This article outlines the steps to set up Single Sign-On (SSO) SAML via Active Directory Federation Services (ADFS).
Note: Productboard SAML SSO capabilities are limited to just the provisioning of new users and the logging in of existing users. Permissions and deactivation of users are managed in-app.
In this article
Table of Values
The below table shows a summary of the values which you will need when setting up SSO.
Setting up SSO SAML
Follow these steps to set up your SSO SAML via Active Directory Federation Services:
Note: This guide uses screenshots from Windows Server 2016. Similar steps should be possible on other versions.
- On your ADFS Server, Open up AD FS Management.
- Right-click on Relying Party Trusts, and click Add Relying Party Trust. This will launch the Add Relying Party Trust Wizard.
On the steps, click Select Data Source, and Choose Enter data about the relying party manually.
- on the Step Specify Display Name, enter a Display name “Productboard” and click Next
- Choose AD FS profile with SAML 2.0 & click Next.
Select Enable support for the SAML 2.0 SSO Web SSO protocol and enter in the field Replying party SSO service URL adding the Single SignOn URL from the table above and click Next.
- Add a Relying party trust identifier, example:
then click Next.
- Click Next until you reach the Finish screen.
- Click the box Open the Edit Claim Rules dialog before clicking finish to edit the further configuration. This will launch the Edit Claim Rules window.
Click Add Rule and Choose Claim Rule > Send LDAP Attributes as Claims.
- Email Address = User identifier/NameID)
- First Name Accepted Formats:
- Last Name Accepted Formats:
- From here you can add the Outgoing claim Type as shown below. Once configured click Finish.
Productboard uses the Email of the user as a login ID. For this to work, you need to set up the Email as the NameID on the SAML login request. This can be achieved by setting up a Transform Rule.

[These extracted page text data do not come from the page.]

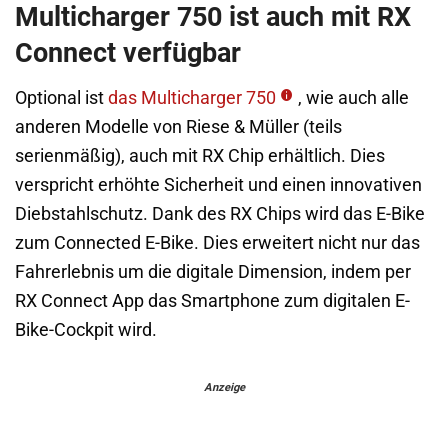
Multicharger 750 ist auch mit RX
Connect verfügbar
Optional ist
das Multicharger 750
, wie auch alle
anderen Modelle von Riese & Müller (teils
serienmäßig), auch mit RX Chip erhältlich. Dies
verspricht erhöhte Sicherheit und einen innovativen
Diebstahlschutz. Dank des RX Chips wird das E-Bike
zum Connected E-Bike. Dies erweitert nicht nur das
Fahrerlebnis um die digitale Dimension, indem per
RX Connect App das Smartphone zum digitalen E-
Bike-Cockpit wird.
Anzeige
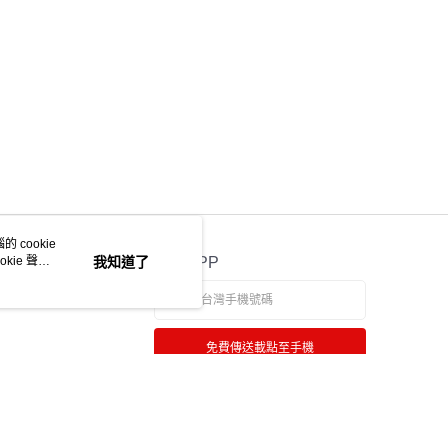
E先享後付」，若未經同意申辦者引起之損失，本公司不負相關責
AFTEE先享後付」時，將依據個別帳號之用戶狀況，依本公司
核予不同之上限額度；若仍有額度不足之情形，本公司將視審查
用戶進行身份認證。
一人註冊多個帳號或使用他人資訊註冊。若發現惡意使用之情
科技股份有限公司將有權停止該用戶之使用額度並採取法律行
 cookie
kie 聲明
我知道了
官方APP
免費傳送載點至手機
若接到可疑電話，請洽詢165反詐騙專線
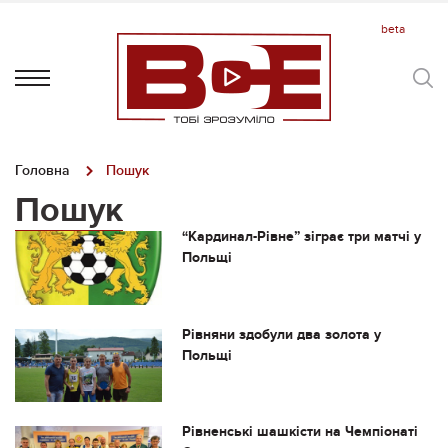
Головна
Пошук
Пошук
“Кардинал-Рівне” зіграє три матчі у
Польщі
Рівняни здобули два золота у
Польщі
Рівненські шашкісти на Чемпіонаті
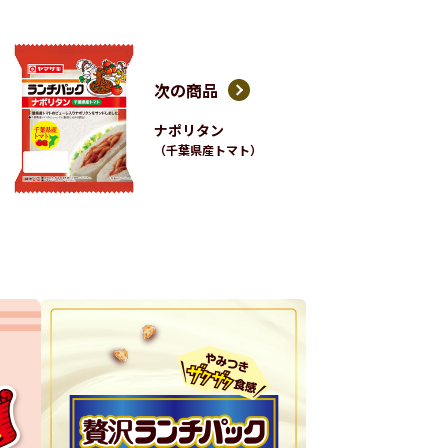
次の商品
ナポリタン
（千葉県産トマト）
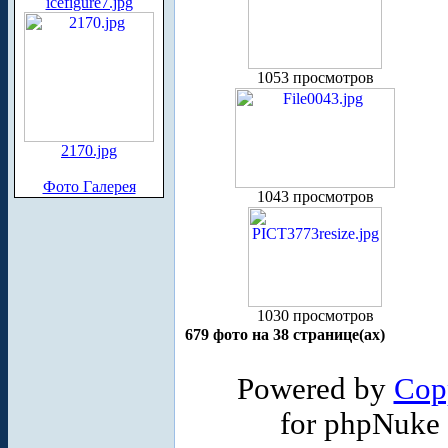
icefigure7.jpg
1053 просмотров
2170.jpg
Фото Галерея
1043 просмотров
1030 просмотров
679 фото на 38 странице(ах)
Powered by
Cop
for phpNuke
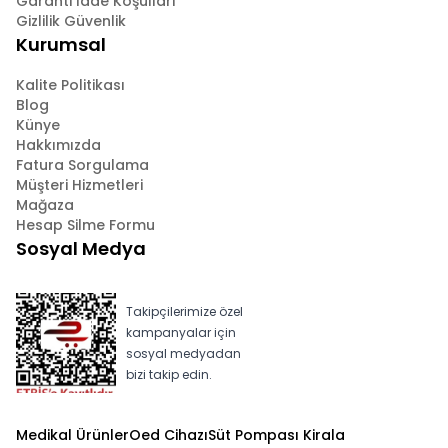
Garanti İade Koşulları
Gizlilik Güvenlik
Kurumsal
Kalite Politikası
Blog
Künye
Hakkımızda
Fatura Sorgulama
Müşteri Hizmetleri
Mağaza
Hesap Silme Formu
Sosyal Medya
Takipçilerimize özel
kampanyalar için
sosyal medyadan
bizi takip edin.
Medikal Ürünler
Oed Cihazı
Süt Pompası Kirala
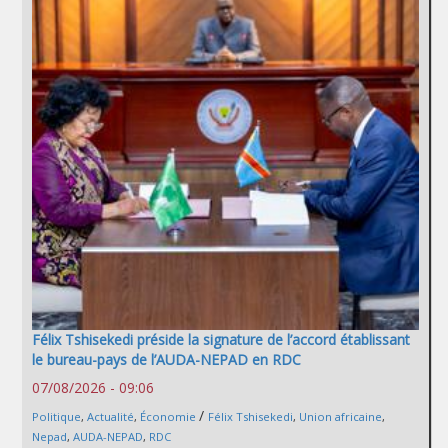
Félix Tshisekedi préside la signature de l’accord établissant
le bureau-pays de l’AUDA-NEPAD en RDC
07/08/2026 - 09:06
/
Politique
,
Actualité
,
Économie
Félix Tshisekedi
,
Union africaine
,
Nepad
,
AUDA-NEPAD
,
RDC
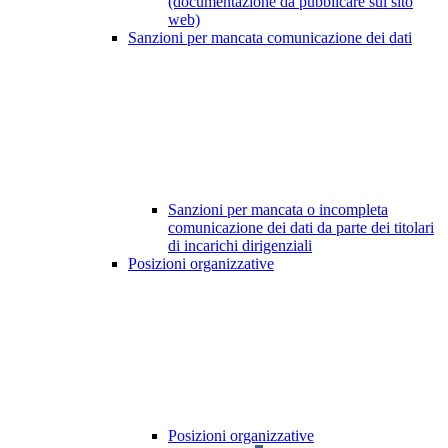
(documentazione da pubblicare sul sito
web)
Sanzioni per mancata comunicazione dei dati
Sanzioni per mancata o incompleta
comunicazione dei dati da parte dei titolari
di incarichi dirigenziali
Posizioni organizzative
Posizioni organizzative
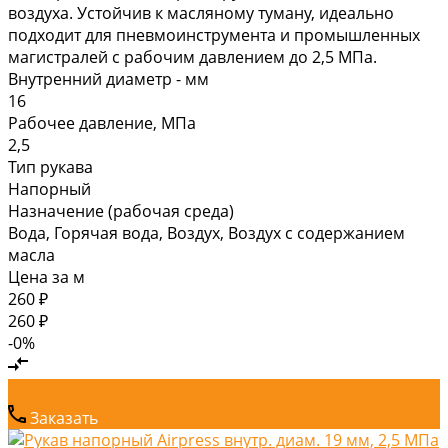
воздуха. Устойчив к масляному туману, идеально
подходит для пневмоинструмента и промышленных
магистралей с рабочим давлением до 2,5 МПа.
Внутренний диаметр - мм
16
Рабочее давление, МПа
2,5
Тип рукава
Напорный
Назначение (рабочая среда)
Вода, Горячая вода, Воздух, Воздух с содержанием
масла
Цена за
м
260 ₽
260 ₽
-0%
Заказать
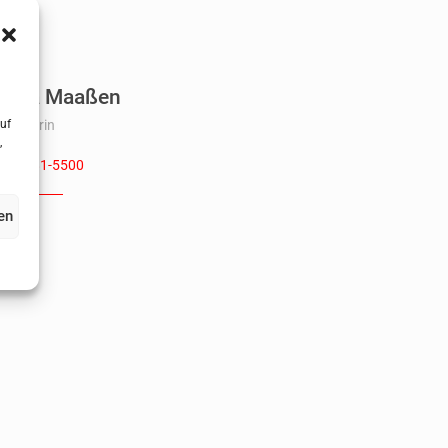
Petra Maaßen
uf
eisitzerin
,
02181-5500
en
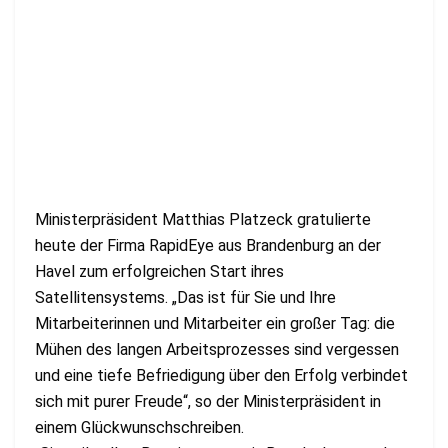
Ministerpräsident Matthias Platzeck gratulierte
heute der Firma RapidEye aus Brandenburg an der
Havel zum erfolgreichen Start ihres
Satellitensystems. „Das ist für Sie und Ihre
Mitarbeiterinnen und Mitarbeiter ein großer Tag: die
Mühen des langen Arbeitsprozesses sind vergessen
und eine tiefe Befriedigung über den Erfolg verbindet
sich mit purer Freude“, so der Ministerpräsident in
einem Glückwunschschreiben.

Click Add Rule again, select Transform an Incoming Claim, and click Next.
- Enter a Claim rule name, for example, “NameIDProductboard” set up the Outgoing claim type as NameID, and click Finish.
- Ensure the order is maintained as shown in the image below (LDAP/AD Attributes followed by the NameIDProductboard), and click Apply.
On the AD FS Management window, right-click on the Relying Party for Productboard and choose properties. Under the Advanced tab, choose SHA-1 as the Secure hash Algorithm.
- On the AD FS Management window, choose Services > Certificates and double click on Token Signing Certificate, which gives you an option Copy to file. By doing this, you will be able to export the X509 certificate from the raw file.
- Copy the X509 Certificate from the file, and go to https://www.samltool.com/fingerprint.php to calculate the Fingerprint. More information on this can be found here.
- Decide what roles users/teams should be authenticated in as. Productboard has several roles from Maker Admin / Maker / Contributor / Viewer.
- The default member role for new members authorized to access Productboard via SAML SSO is a contributor. Use the pb_role custom field/attribute to specify which level of access new members should have.
- Supported values for pb_role include admin, maker, contributor, viewer.
- Now the groups of members have been identified and set up, log in to your Productboard instance, and navigate to Settings > Enforce SSO SAML > Manual Configuration.
- Input the following:
- ADFS SSO Endpoint URL
- ADFS Server Certificate
- Fingerprint (SHA1) is obtained from the raw data from Step 18.
- SLO Endpoint
Audience / Entity ID (optional)
Note: To obtain the Endpoint URL, follow these steps,
- In your ADFS manager, go to the left sidebar menu and select the Endpoints folder.- Search for SSO service endpoint and the entity URL.
- The SSO service URL usually ends in adfs/services/ls
- Upon clicking Save & authorize, enforce SSO via ADFS. You are now set to log in with ADFS SAML SSO on Productboard.
Q: We’re switching to another Idp, how do I disable SSO?
Disable the SAML SSO integration at any time from Productboard settings.
The next time members log in, those who have never set a Productboard password will be required to reset their password to receive login instructions via email - reset the password through here: https://app.productboard.com/password_resets/new
Q: My certificate expired and I lost access to Productboard. How can I update the new certificate?
A: Reach out to us through the nifty Zendesk widget in the bottom right of the page, or email us at email@example.com. We can disable the SAML for you and then you will be able to log in and update the certificate manually.
Q: I've authorized SAML SSO, but I forgot to add any users in my Identity provider (IdP) - what should I do?
A: If you feel you aren't ready and need to turn off your authorized SAML SSO settings from the space, the owner of the space can contact our Support team and we'll remove it easily. However, we need an admin who has ownership of the space to request this.